Biopyribole evolution during tremolite synthesis from dolomite and quartz in CO2-H2O fluid

Abstract

A series of experiments with and without sample retreatment was performed on a starting mixture of dolomite plus quartz at 0.5 GPa and 600 °C in a CO 2 -H 2 O fluid with a mole fraction of CO 2 of 0.2 for durations up to 582 h. The initial reaction of dolomite and quartz led to rapid formation of talc and calcite instead of tremolite and calcite by the intended reaction: 5 dolomite + 8 quartz + H 2 O = tremolite + 3 calcite + 7 CO 2 . With continued treatment, the talc + calcite + quartz assemblage gradually reacts to form increasing amounts of tremolite and diopside with the eventual loss of quartz and nearly complete loss of talc. The detailed structure of the amphibole and the nature of the Mg enrichment were revealed using AEM analysis of individual amphibole crystals. The most abundant defects are triple-chain chain multiplicity faults (CMFs), which appear as isolated lamellae with single periodicity in short-duration experiments and increasingly as groups of lamellae with variable multiplicity and periodicity in longer duration experiments and especially in a long-duration experiment without retreatment.

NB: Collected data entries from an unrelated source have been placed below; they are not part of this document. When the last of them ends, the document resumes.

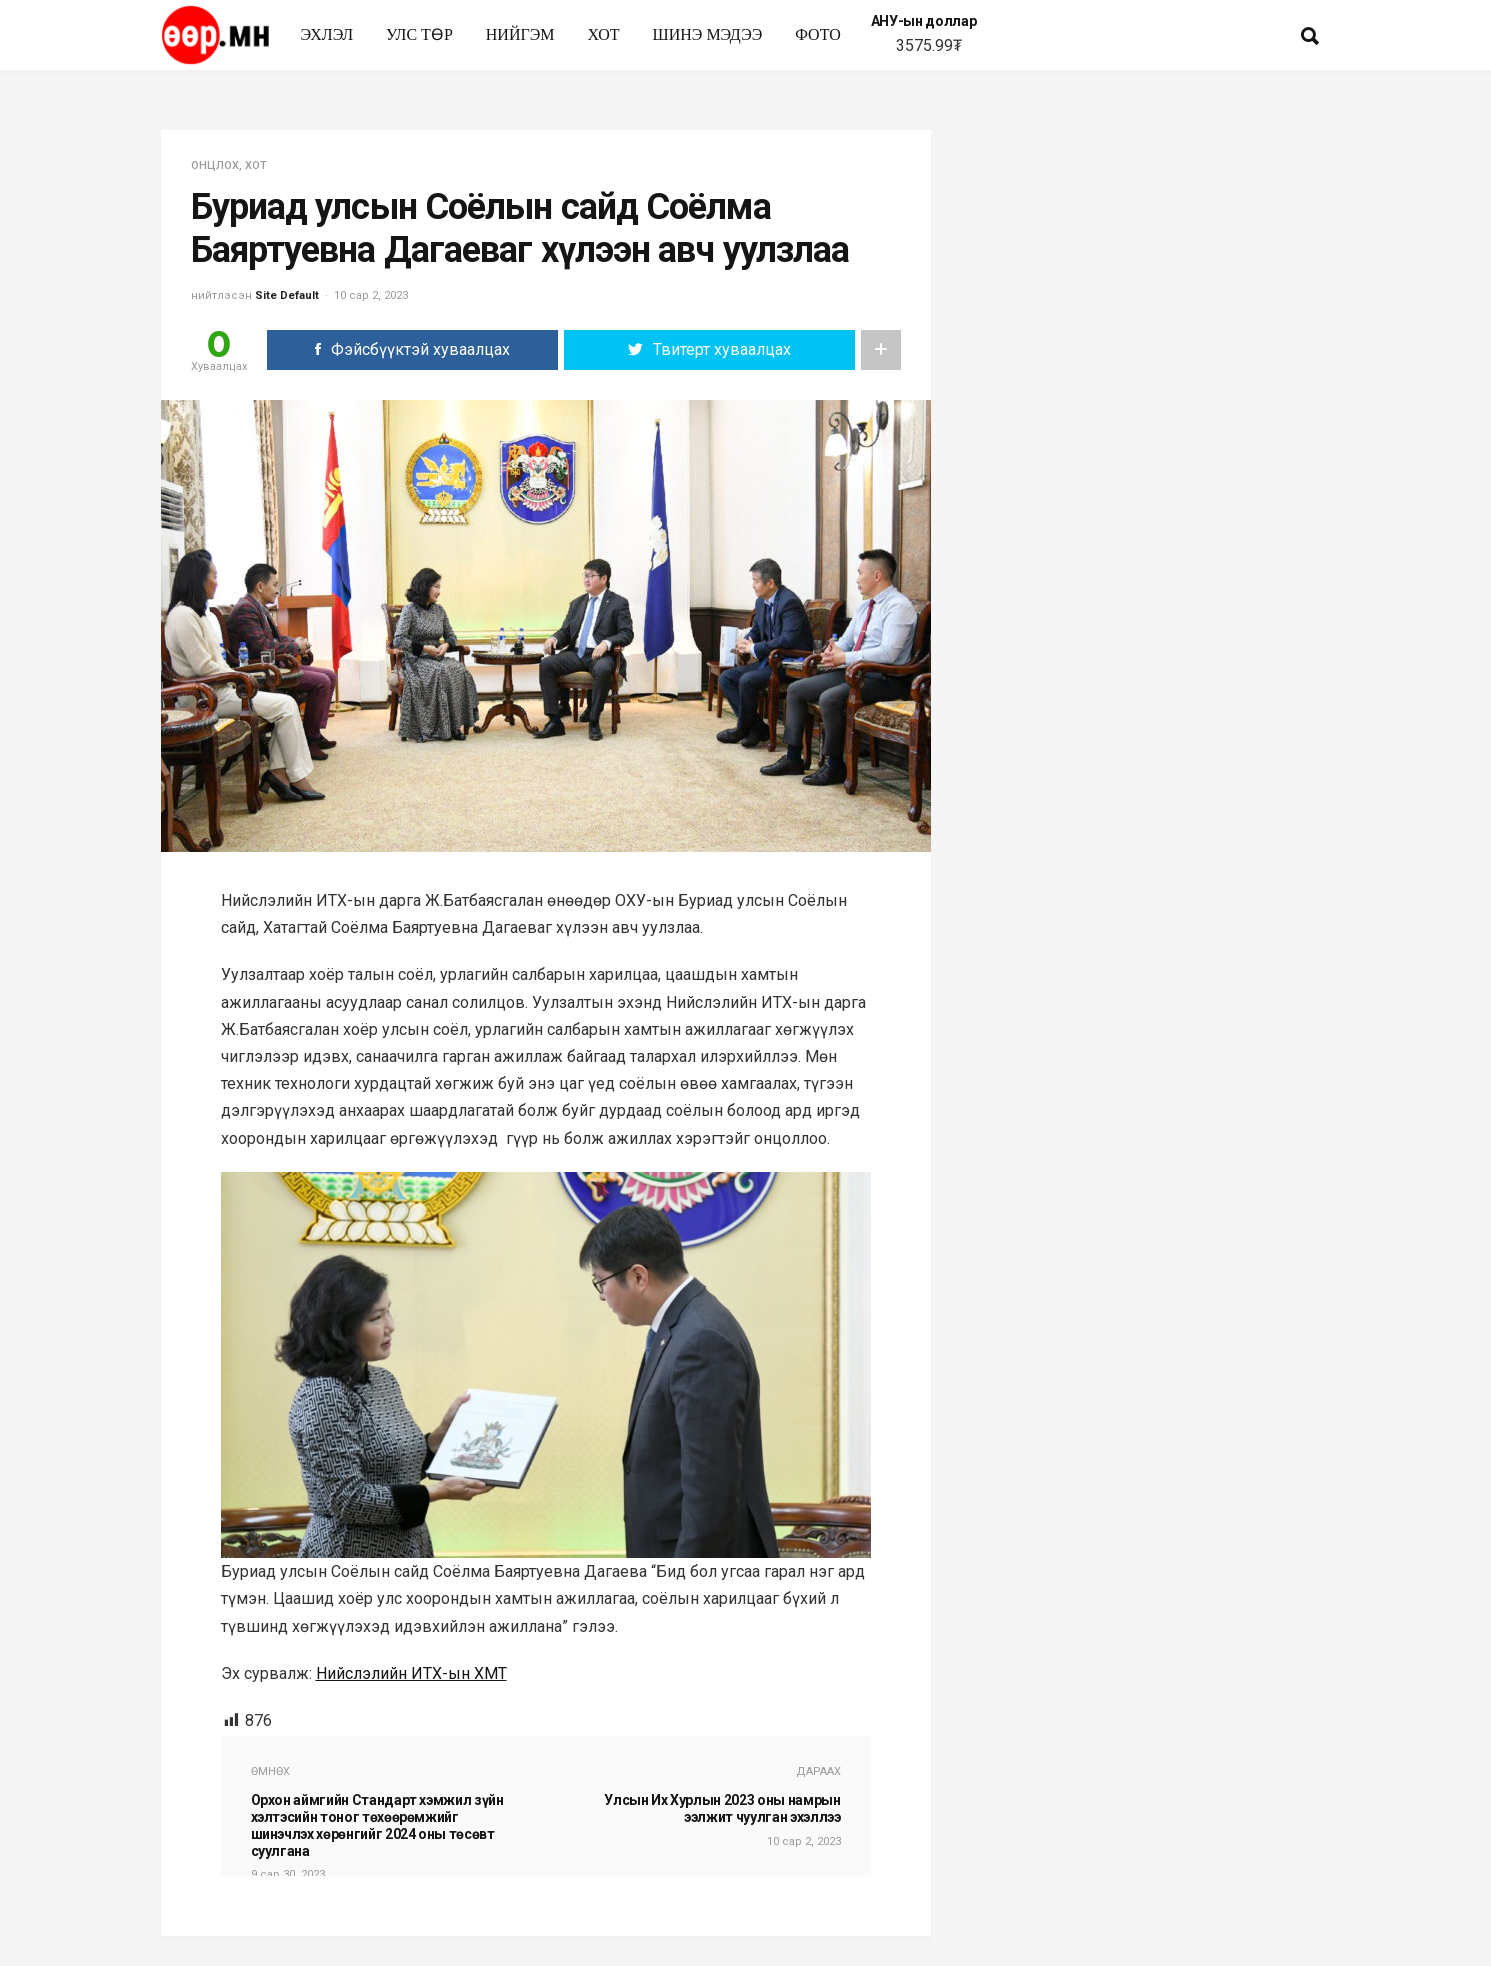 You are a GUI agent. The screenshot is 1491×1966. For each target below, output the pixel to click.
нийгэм (520, 34)
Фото (818, 34)
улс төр (419, 34)
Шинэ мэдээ (708, 34)
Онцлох (215, 165)
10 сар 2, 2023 (371, 295)
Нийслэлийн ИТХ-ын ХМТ (411, 1673)
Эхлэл (327, 34)
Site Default (287, 295)
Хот (603, 34) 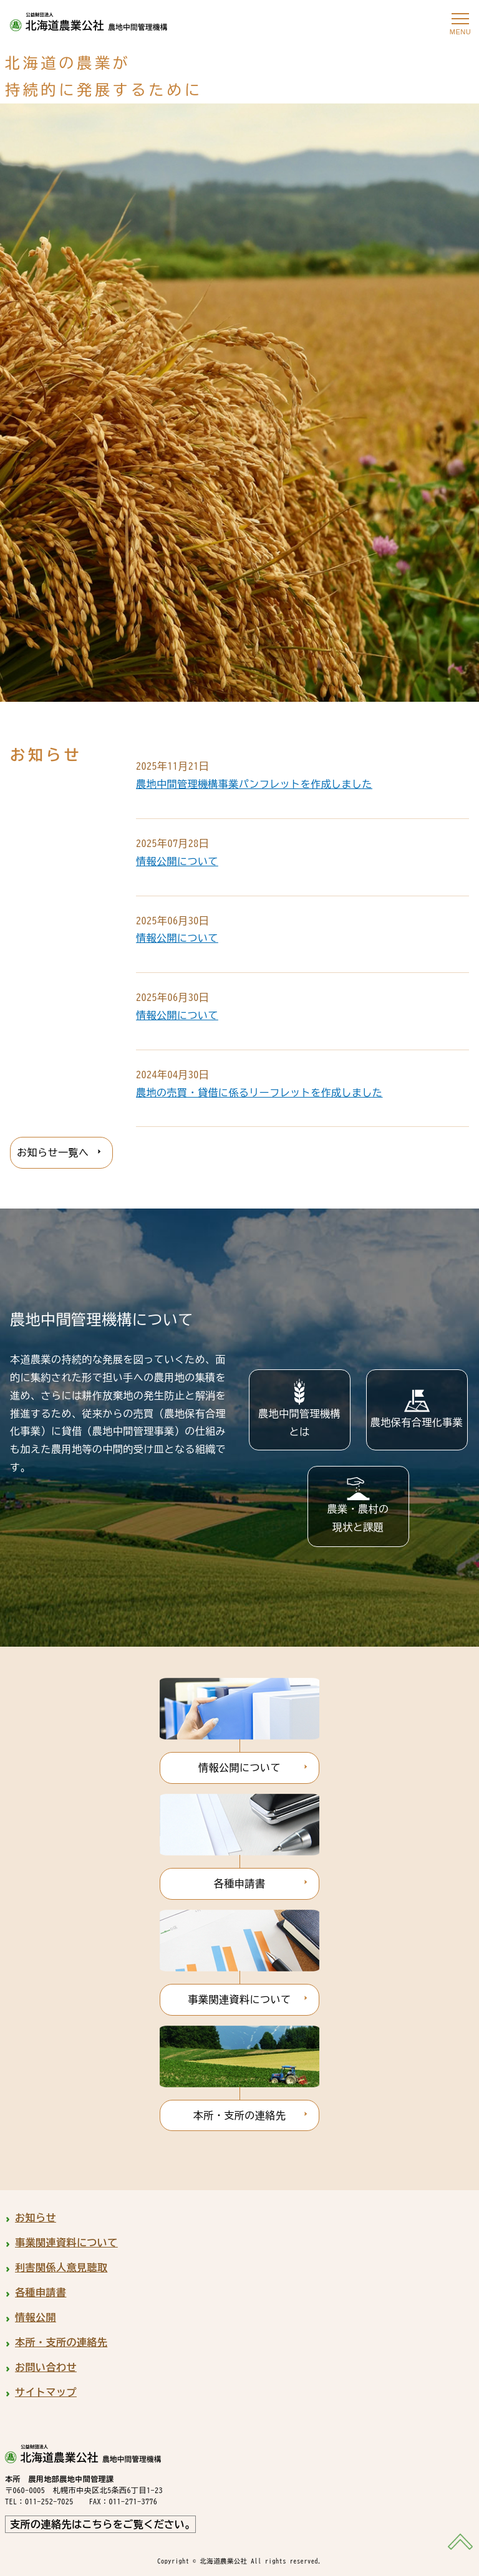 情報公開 (35, 2317)
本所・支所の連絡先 (239, 2115)
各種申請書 (239, 1884)
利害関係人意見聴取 (61, 2267)
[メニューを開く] (460, 18)
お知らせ (35, 2218)
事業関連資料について (239, 1999)
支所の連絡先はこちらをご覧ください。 (102, 2524)
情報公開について (177, 861)
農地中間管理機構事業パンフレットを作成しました (254, 784)
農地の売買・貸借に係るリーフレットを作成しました (259, 1093)
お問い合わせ (46, 2367)
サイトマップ (46, 2392)
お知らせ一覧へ (53, 1152) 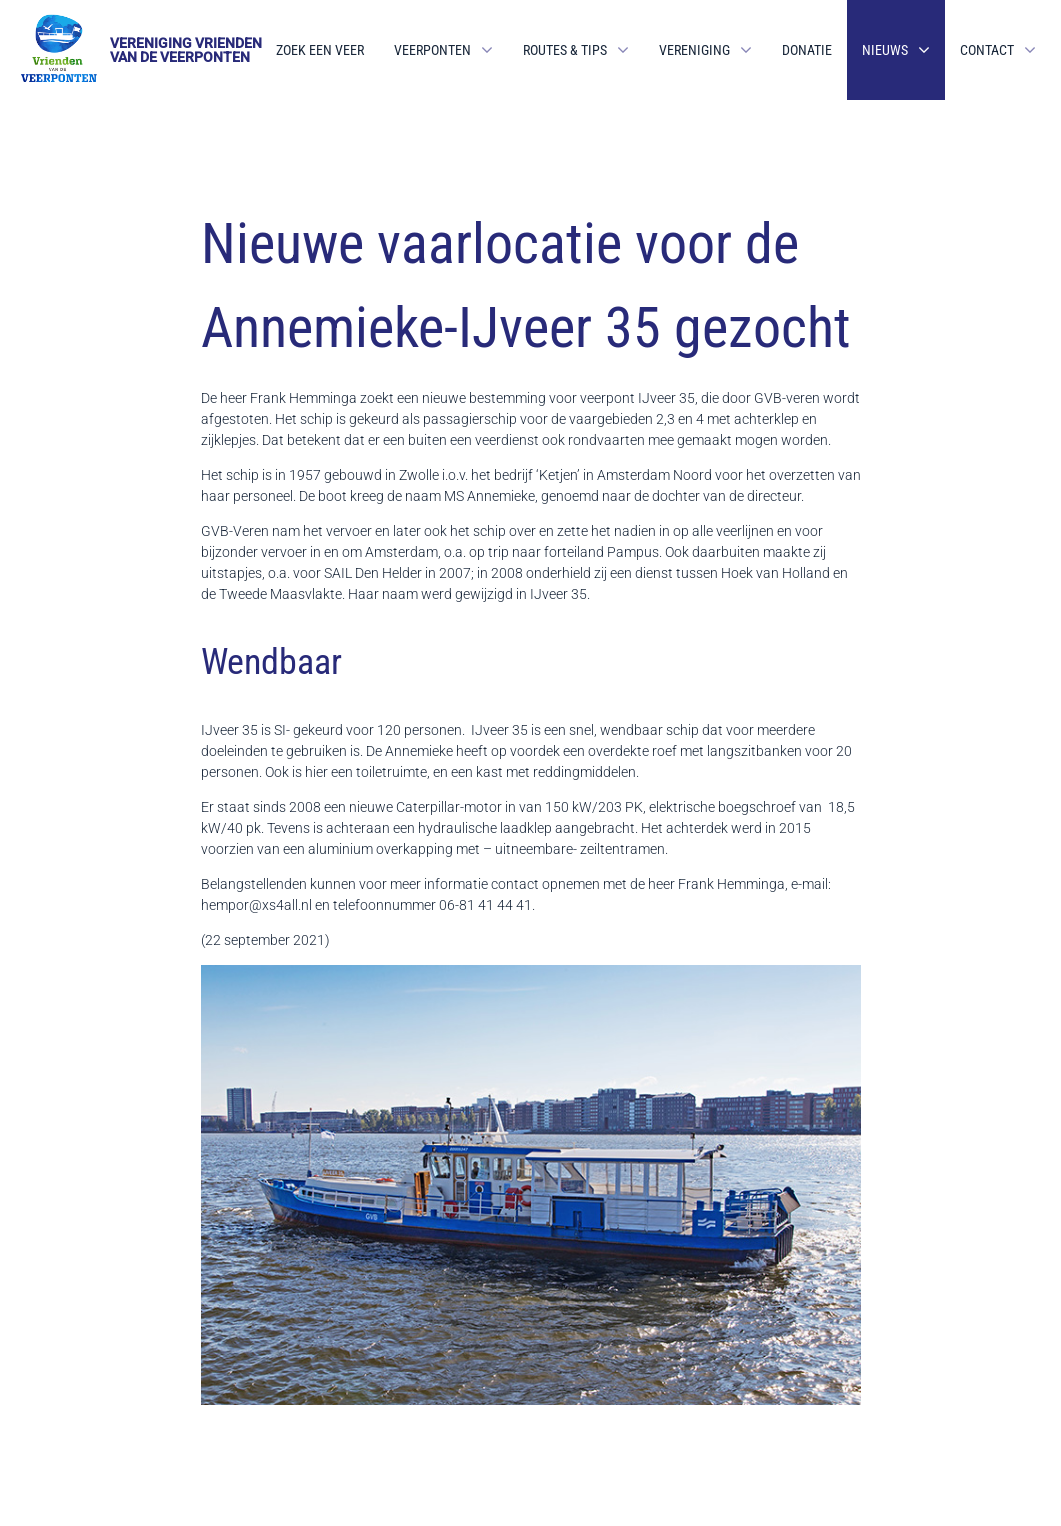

In this latter experiment, a calcian clinojimthompsonite domain extending 15 unit cells along the b axis was observed. The sample after 582 h and five retreatments shows, on average, 3.5% true solid solution with Mg expressed as the Mg-cummingtonite (MC) component after correction for the presence of CMFs. This sample is thought to most closely approach the equilibrium composition for the amphibole. The sample after 250 h with three retreatments has about 10%, whereas that after 582 h without retreatment has 0.6% MC component, the latter having a relatively high density of CMFs. This study affirms the importance that precursor non-amphibole biopyriboles play in the formation of tremolitic amphibole.